Some experts predict the Affordable Care Act's "Cadillac tax" — a 40 percent excise tax on high-cost employer-based health plans — will be the death of flexible spending accounts, according to Politico.
Here are five things to know about how the Cadillac tax could threaten these employee benefits, as presented by Politico.
1. The Cadillac tax, which goes into effect in 2018, will impose the first-ever cap on open-ended tax breaks for employers that provide employee health benefits. According to data cited in the report from the Kaiser Family Foundation, more than half of all employers could face the tax by 2028.

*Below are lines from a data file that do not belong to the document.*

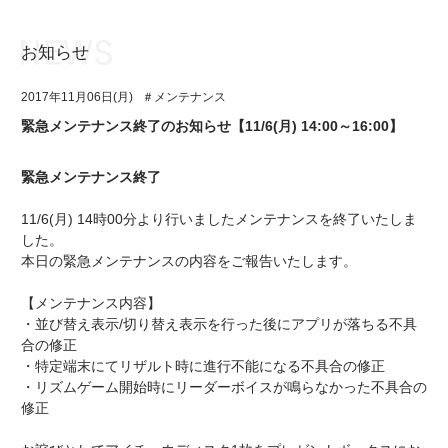
お知らせ
お知らせ
TOP
2017年11月06日(月)
＃メンテナンス
アイ★チュウとは
お知らせ
緊急メンテナンス終了のお知らせ【11/6(月) 14:00～16:00】
ユニット&キャラクター
アイ★チュウとは
緊急メンテナンス終了
アプリゲーム
ユニット&キャラクター
11/6(月) 14時00分より行いましたメンテナンスを終了いたしま
イベント・キャンペーン
アプリゲーム
した。
本日の緊急メンテナンスの内容をご報告いたします。
ミュージック
イベント・キャンペーン
【メンテナンス内容】
グッズ・本
ミュージック
・並び替え表示/切り替え表示を行った後にアプリが落ちる不具
合の修正
ギャラリー
グッズ・本
・特定端末にてリザルト時に進行不能になる不具合の修正
・リズムゲーム開始時にリーダーボイスが鳴らなかった不具合の
ギャラリー
修正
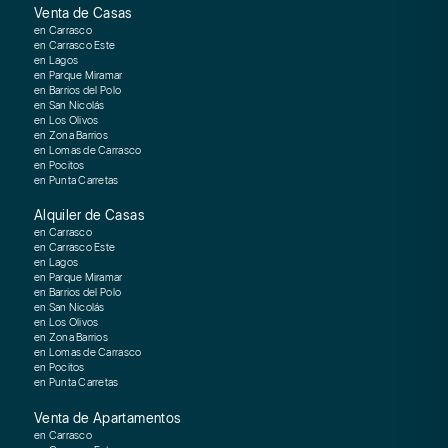
Venta de Casas
en Carrasco
en Carrasco Este
en Lagos
en Parque Miramar
en Barrios del Polo
en San Nicolás
en Los Olivos
en Zona Barrios
en Lomas de Carrasco
en Pocitos
en Punta Carretas
Alquiler de Casas
en Carrasco
en Carrasco Este
en Lagos
en Parque Miramar
en Barrios del Polo
en San Nicolás
en Los Olivos
en Zona Barrios
en Lomas de Carrasco
en Pocitos
en Punta Carretas
Venta de Apartamentos
en Carrasco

2. The tax affects traditional health insurance and supplemental insurance plans like flexible spending accounts, which 88 percent of big companies offer, according to the report. Flexible savings accounts allow employees to save money for medical costs tax-free. The Cadillac tax could be the death of many flexible savings accounts because they can be a determining factor of whether many companies have to pay the tax, according to information in the report from the Kaiser Family Foundation.

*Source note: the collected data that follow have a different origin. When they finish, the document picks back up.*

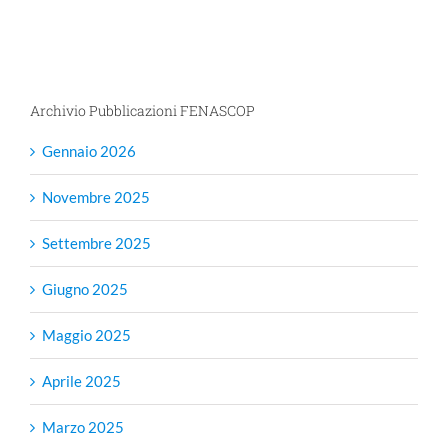
Archivio Pubblicazioni FENASCOP
Gennaio 2026
Novembre 2025
Settembre 2025
Giugno 2025
Maggio 2025
Aprile 2025
Marzo 2025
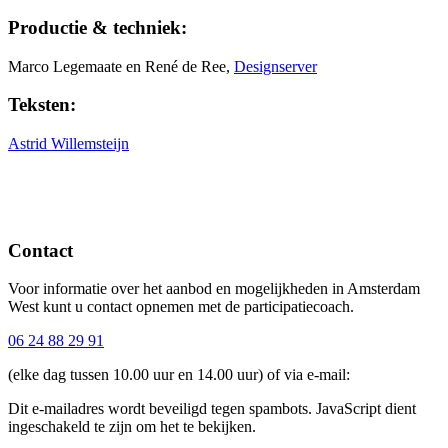
Productie & techniek:
Marco Legemaate en René de Ree,
Designserver
Teksten:
Astrid Willemsteijn
Contact
Voor informatie over het aanbod en mogelijkheden in Amsterdam
West kunt u contact opnemen met de participatiecoach.
06 24 88 29 91
(elke dag tussen 10.00 uur en 14.00 uur) of via e-mail:
Dit e-mailadres wordt beveiligd tegen spambots. JavaScript dient
ingeschakeld te zijn om het te bekijken.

3. Employers are subject to be taxed on the amount its workers contribute to the accounts. However, the issue for many employers is they cannot control the amount employees contribute to their flexible savings accounts, so they can't control whether they have to pay the tax or how much they will be taxed on, according to the report.

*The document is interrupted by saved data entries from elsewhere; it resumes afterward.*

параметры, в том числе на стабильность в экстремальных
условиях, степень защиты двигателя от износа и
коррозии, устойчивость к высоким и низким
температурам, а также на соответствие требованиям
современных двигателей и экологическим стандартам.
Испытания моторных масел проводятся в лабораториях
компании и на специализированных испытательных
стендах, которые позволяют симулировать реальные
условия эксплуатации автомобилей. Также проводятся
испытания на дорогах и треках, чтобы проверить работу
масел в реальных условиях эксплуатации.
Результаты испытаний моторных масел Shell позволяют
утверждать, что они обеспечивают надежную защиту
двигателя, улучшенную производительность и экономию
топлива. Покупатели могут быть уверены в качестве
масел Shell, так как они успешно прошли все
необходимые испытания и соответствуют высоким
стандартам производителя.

4. Companies are still waiting for more information from the Internal Revenue Service, which is expected next year, to determine whether they will cut flexible savings accounts from their benefits, according to the report.
5. The Obama administration said the Kaiser report exaggerated the impact of the Cadillac tax, according to the report, defending the levy. If it were repealed, the federal budget would need to make up $90 billion, according to the report.
5. Both Republicans and Democrats oppose the tax, with both parties supporting two bills in the House of Representatives to repeal the tax, according to the report. However, because the tax accounts for a chunk of the federal budget, it is unlikely it will be repealed this year, according to the report.